> Work instruction: Pictures stay out; everything else in the records below is copied exactly.
◇ ◇ ◇
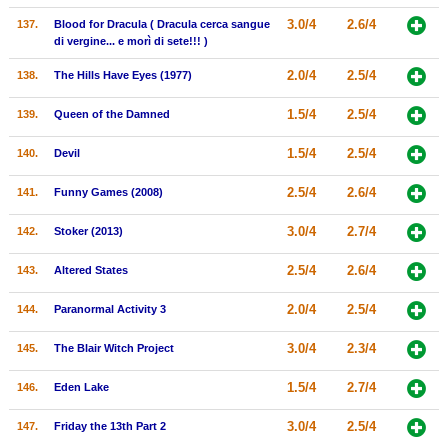
3.0/4
2.6/4
137.
Blood for Dracula ( Dracula cerca sangue
di vergine... e morì di sete!!! )
2.0/4
2.5/4
138.
The Hills Have Eyes (1977)
1.5/4
2.5/4
139.
Queen of the Damned
1.5/4
2.5/4
140.
Devil
2.5/4
2.6/4
141.
Funny Games (2008)
3.0/4
2.7/4
142.
Stoker (2013)
2.5/4
2.6/4
143.
Altered States
2.0/4
2.5/4
144.
Paranormal Activity 3
3.0/4
2.3/4
145.
The Blair Witch Project
1.5/4
2.7/4
146.
Eden Lake
3.0/4
2.5/4
147.
Friday the 13th Part 2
◇ ◇ ◇
> Solution for this exercise:
3.0/4
2.6/4
137.
Blood for Dracula ( Dracula cerca sangue
di vergine... e morì di sete!!! )
2.0/4
2.5/4
138.
The Hills Have Eyes (1977)
1.5/4
2.5/4
139.
Queen of the Damned
1.5/4
2.5/4
140.
Devil
2.5/4
2.6/4
141.
Funny Games (2008)
3.0/4
2.7/4
142.
Stoker (2013)
2.5/4
2.6/4
143.
Altered States
2.0/4
2.5/4
144.
Paranormal Activity 3
3.0/4
2.3/4
145.
The Blair Witch Project
1.5/4
2.7/4
146.
Eden Lake
3.0/4
2.5/4
147.
Friday the 13th Part 2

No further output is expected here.